Paciente desconfia de óculos escuros e ginecologista é preso suspeito de filmar exame em Salvador

Paciente desconfia de óculos escuros e ginecologista é preso suspeito de filmar exame em Salvador
Crédito: G1/BA
Ricardo Fernandes AlmeidaPor Ricardo Fernandes Almeida 13 de julho de 2026 0

Um médico ginecologista foi preso em flagrante, na sexta-feira, 10, suspeito de filmar uma paciente sem autorização durante um exame realizado em uma clínica particular no bairro Vila Laura, em Salvador, na Bahia.

Segundo as informações divulgadas pela Polícia Militar, o profissional utilizava óculos escuros equipados com uma câmera durante o atendimento. A paciente estranhou o acessório e passou a desconfiar de que poderia estar sendo gravada.

Diante da situação, a mulher pegou o próprio celular e começou a registrar a consulta. Em seguida, questionou o médico sobre os óculos. Conforme o relato apresentado à polícia, o ginecologista teria demonstrado nervosismo após ser confrontado.

A Polícia Militar foi acionada, mas, quando os agentes chegaram à unidade de saúde, receberam a informação de que o médico já havia deixado o local.

As equipes iniciaram as buscas e localizaram o veículo do suspeito na Avenida Heitor Dias. O automóvel foi interceptado e o ginecologista abordado pelos policiais.

Durante a abordagem, o médico admitiu que havia realizado as gravações.
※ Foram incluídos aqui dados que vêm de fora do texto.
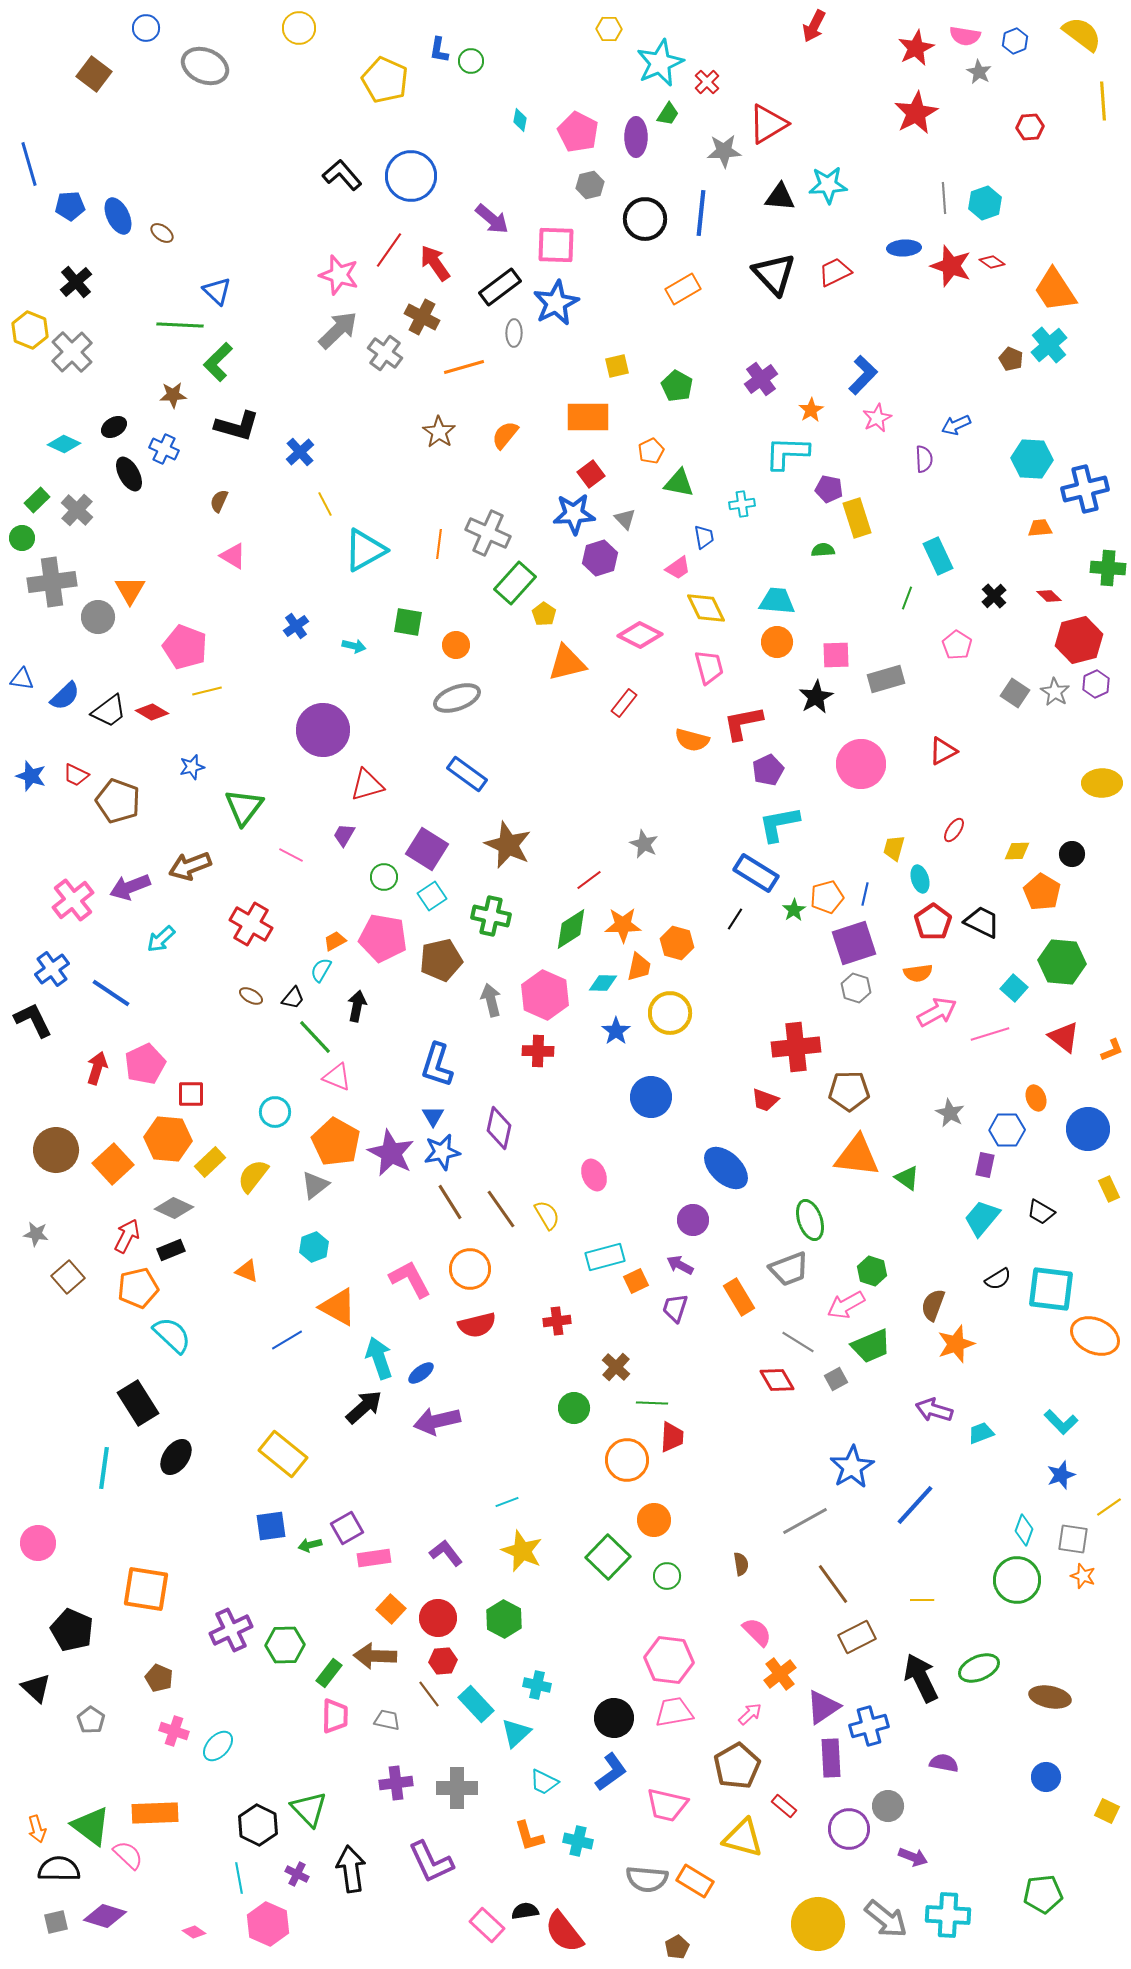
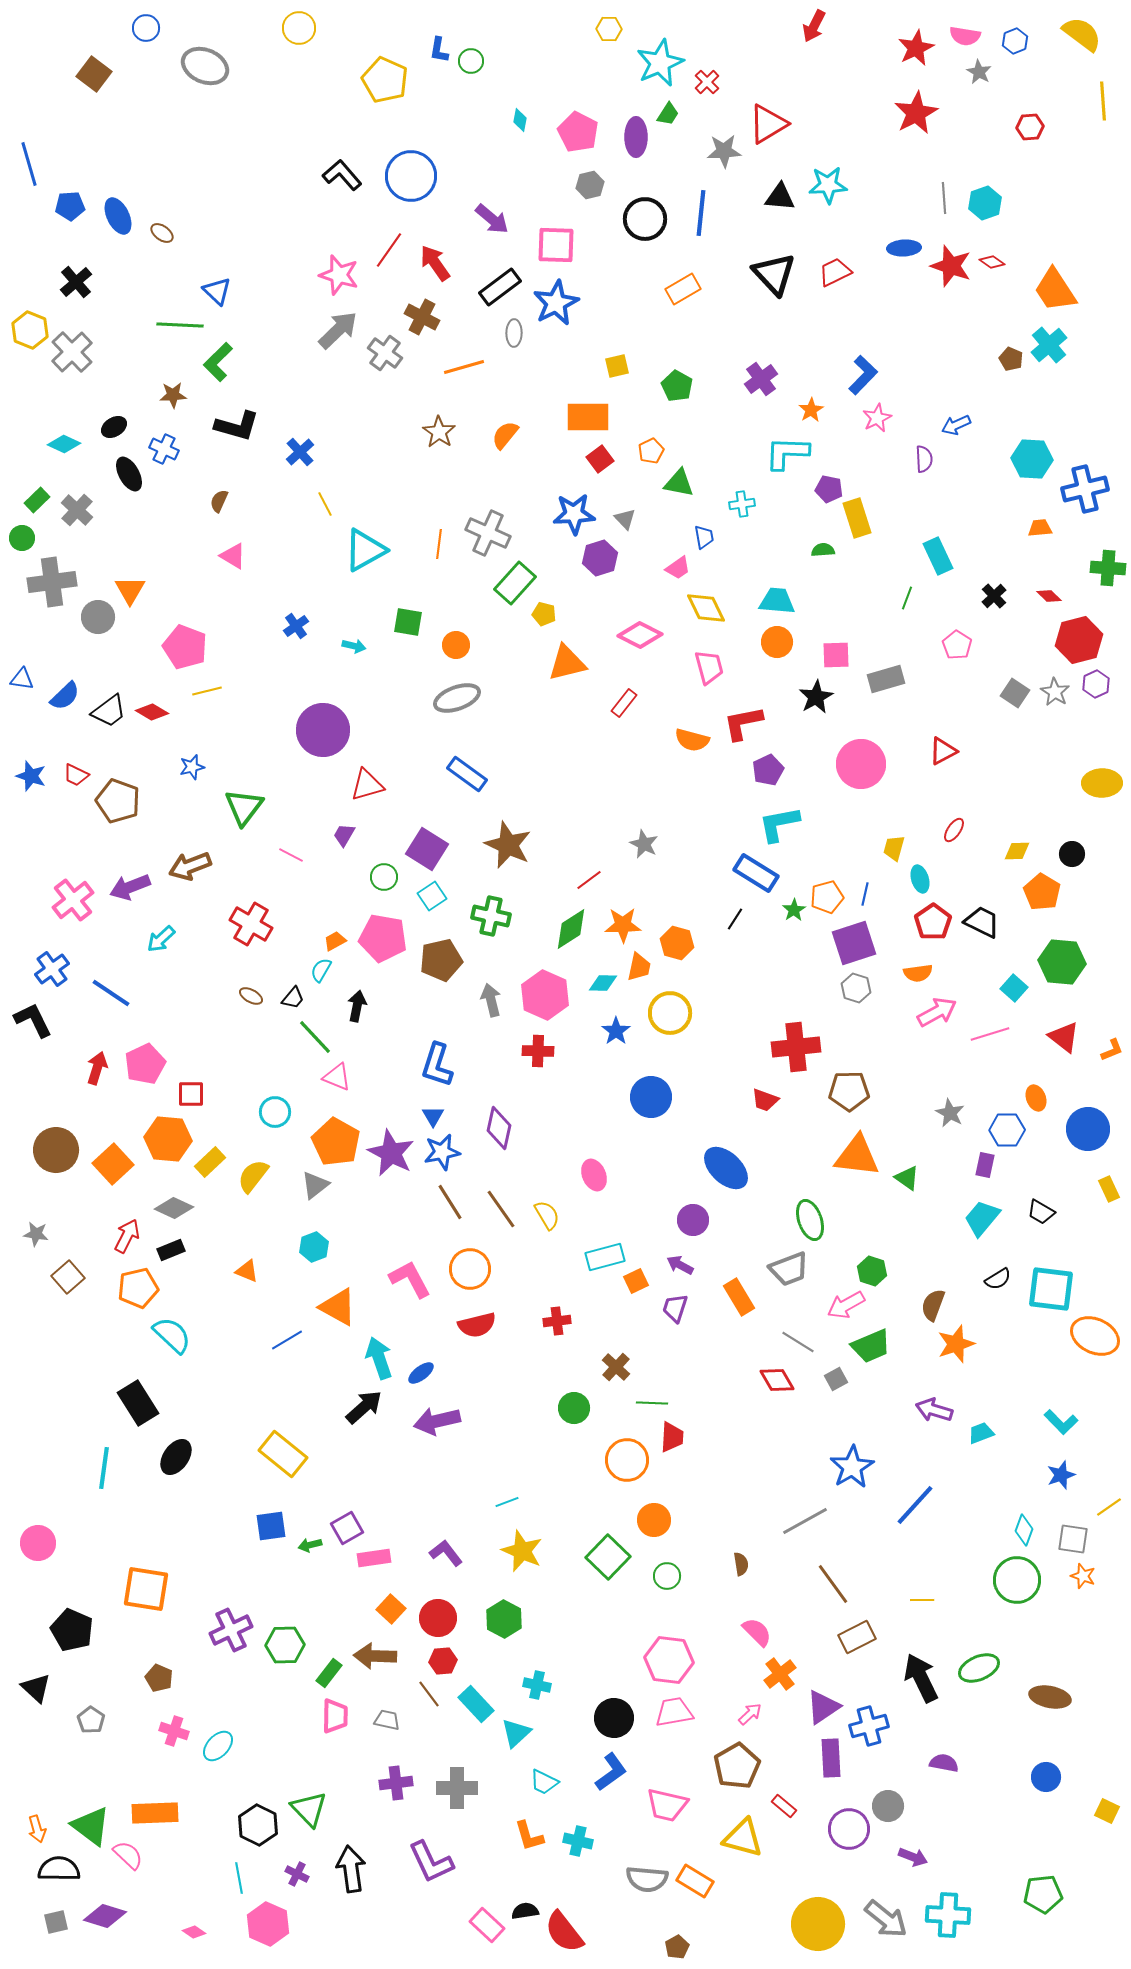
red square at (591, 474): moved 9 px right, 15 px up
yellow pentagon at (544, 614): rotated 20 degrees counterclockwise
Ele alegou, no entanto, que as imagens seriam utilizadas para fins de pesquisa.

O profissional entregou aos agentes os óculos equipados com a câmera e o telefone celular no qual os vídeos estariam armazenados. Os equipamentos foram apreendidos e deverão passar por análise durante a investigação.

A vítima e o suspeito foram encaminhados à Casa da Mulher Brasileira, onde a ocorrência foi registrada. A unidade oferece atendimento integrado e especializado às mulheres em situação de violência.

A investigação também deverá apurar se outras pacientes foram gravadas sem consentimento. Há suspeita de que o ginecologista utilizava os óculos com câmera desde abril de 2026, mas ainda não foi confirmado se o equipamento foi usado em todos os atendimentos realizados durante esse período.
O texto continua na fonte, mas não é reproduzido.